Because FY26 numbers suddenly show something unusual:
- PAT: ₹8.81 crore versus ₹6.28 crore last year
- OPM: 50.6%
- ROCE: 48.2%
- ROE: 50.1%
- Debt almost vanished at ₹1.38 crore
- P/E only 6.56
For a ₹58 crore market cap company, these ratios look almost offensive.
Too good.
Which is exactly why they deserve suspicion before admiration.
Revenue is only ₹16.45 crore. That is not a typo.
This is a business valued at nearly 3.5x sales, with margins richer than many premium textile players.
Naturally, one must ask:
How does a company with collapsing revenue suddenly show elite profitability?
Operational miracle?
Asset-light high-margin pivot?
Accounting distortion?
Or early turnaround nobody noticed?
And then there is the real estate angle.
When troubled textile companies suddenly add construction and property development to object clauses, seasoned investors usually raise one eyebrow.
Sometimes it is reinvention.
Sometimes it is distraction.
Sometimes it is both.
Yet there are interesting signs.
Debt cleanup looks real.
Net worth has improved materially:
- FY25 equity: ₹13.2 crore
- FY26 equity: ₹22 crore
That is not cosmetic.
Operating segment profit also improved materially.
Promoters increased holding from 57% to 64%.
That is not trivial.
Question for readers:
Is this a hidden recovery before rerating, or one of those classic “looks cheap for a reason” situations?
Because this may be one of the strangest small-cap puzzles in the market right now.
2. Introduction — This Is Either a Turnaround Case Study… Or a Financial Riddle
Shekhawati is too small to attract institutions.

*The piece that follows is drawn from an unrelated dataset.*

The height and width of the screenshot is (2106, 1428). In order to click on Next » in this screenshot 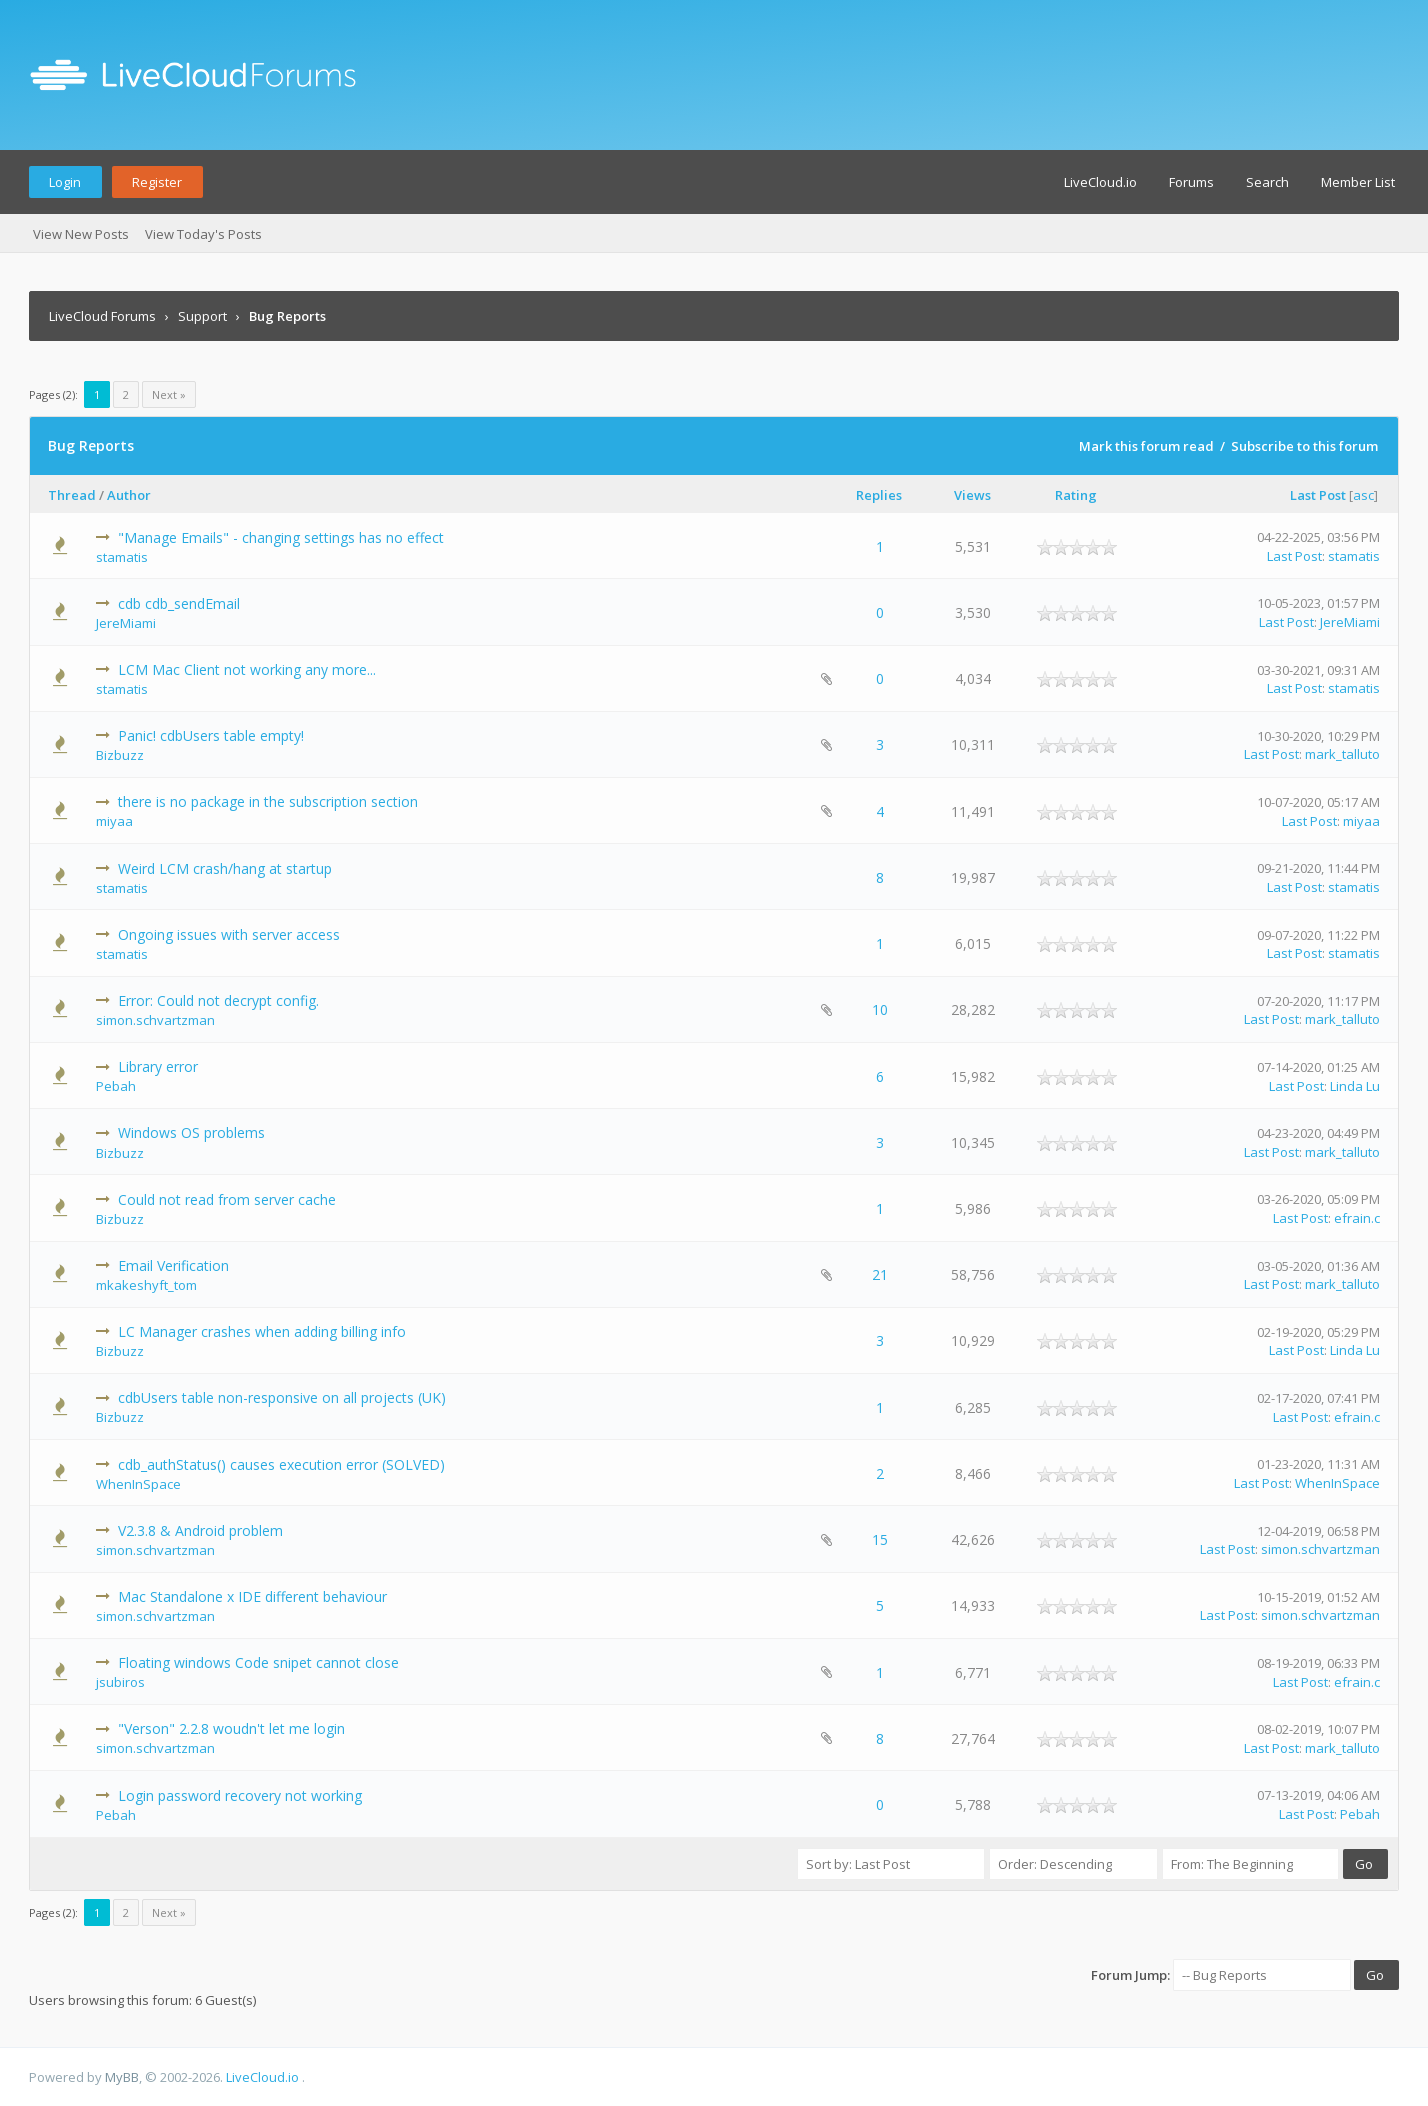, I will do `click(169, 394)`.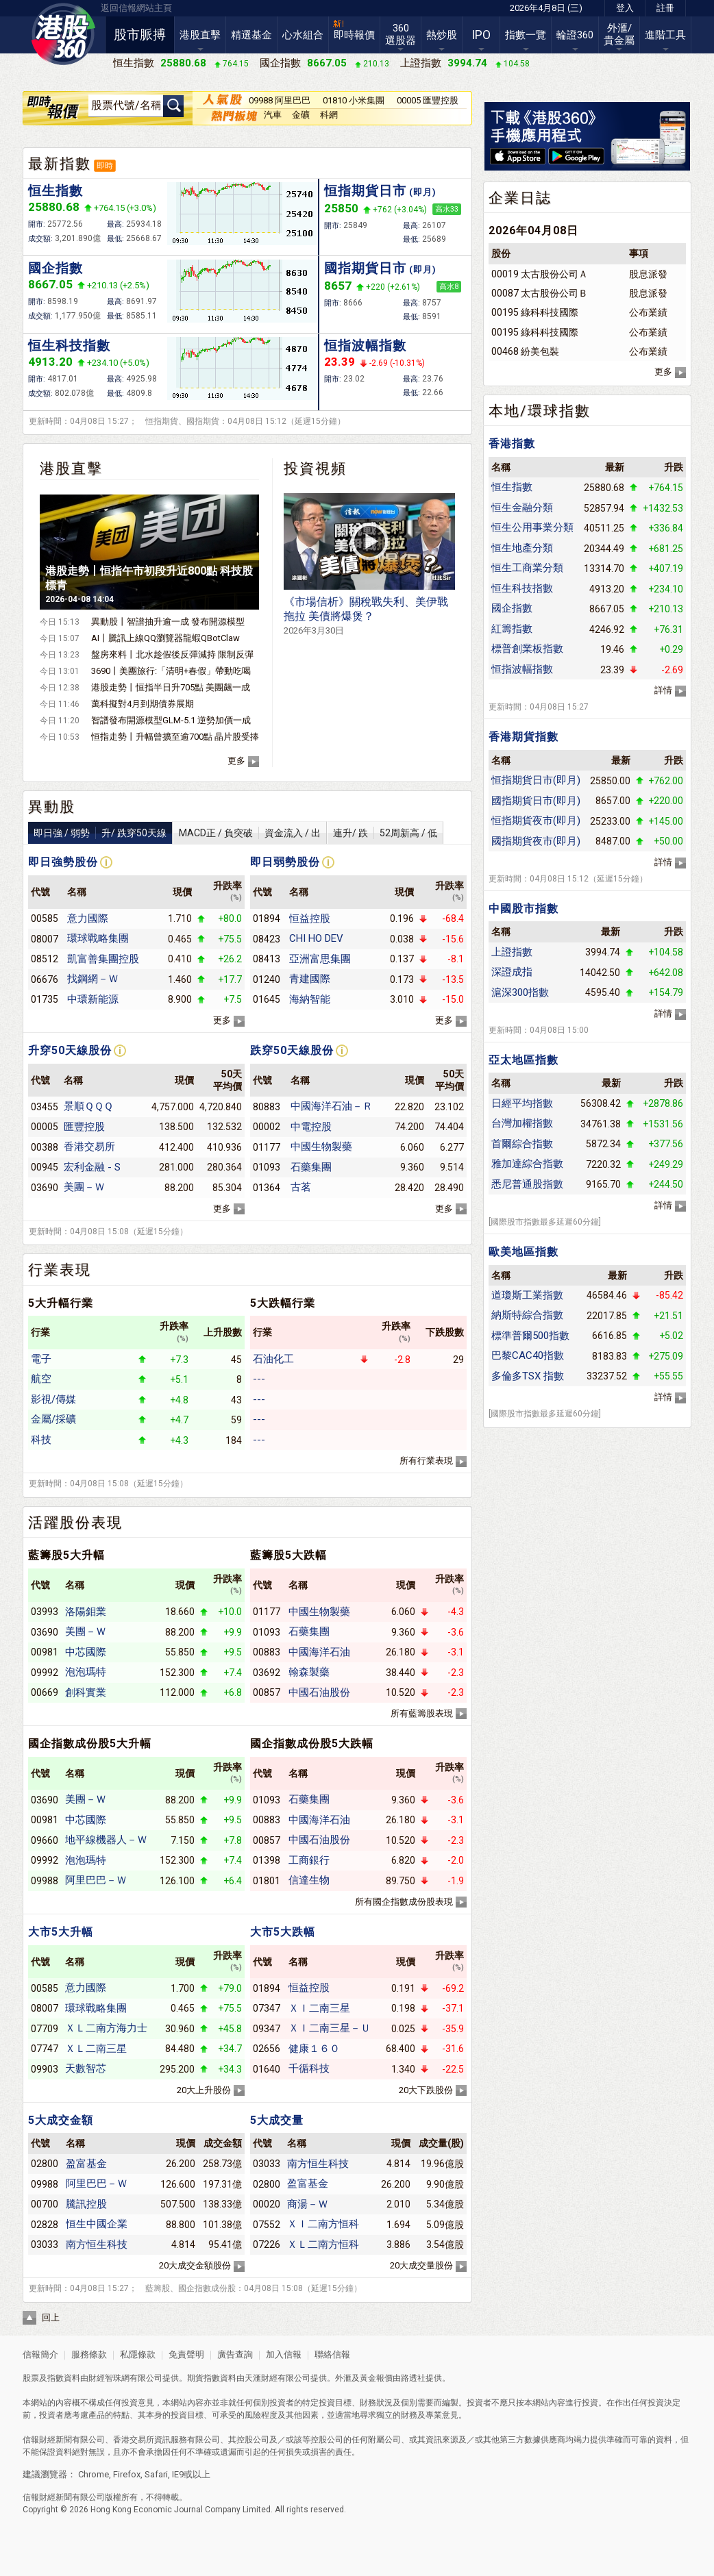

Too messy to attract comfort.
Too interesting to ignore.
That combination can be dangerous.
And sometimes profitable.
For years, business deterioration was visible.
Sales:
- FY22: ₹363 crore
- FY23: ₹303 crore
- FY24: ₹76.7 crore
- FY25: ₹60.6 crore
- FY26: ₹16.5 crore
That is not slowdown.
That is collapse.
Yet profits:
- FY24: ₹154 crore (boosted heavily by other income)
- FY25: ₹6.28 crore
- FY26: ₹8.81 crore
This divergence deserves scrutiny.
Because when revenue falls 73% TTM and profits grow 43%, something unusual is happening.
Could be efficiency.
Could be low base distortion.
Could be accounting support from non-core items.
Remember FY24 had massive other income.
That matters.
Management has clearly tried repositioning:
Textile roots.
Job work heavy model.
Now hints of real estate optionality.
Sometimes these pivots create value.
Sometimes they create confusion.
Dry observation:
When a textile company says “we now also do real estate,” one should usually reach for coffee and caution simultaneously.
Still, balance sheet repair is visible.
Debt once above ₹200 crore.
Now barely ₹1.38 crore.
That alone changes the equation.
Question:
Are we looking at a zombie becoming viable again?
Or merely a lighter zombie?
That distinction matters.
3. Business Model — What Exactly Do They Do?
Originally?
Polyester texturised yarn.
Classic commodity-adjacent textile business.
Low differentiation.
Cyclical.
Brutal margins.
Usually not where fortunes are made.
Now business is largely:
- Job work income (83%)
- Operating contracts
- Textile processing
- Emerging real estate ambitions
That means this is no longer straightforward manufacturing.
It increasingly resembles an opportunistic small enterprise adapting for survival.
And honestly?
That may be rational.
In tough sectors, survivors improvise.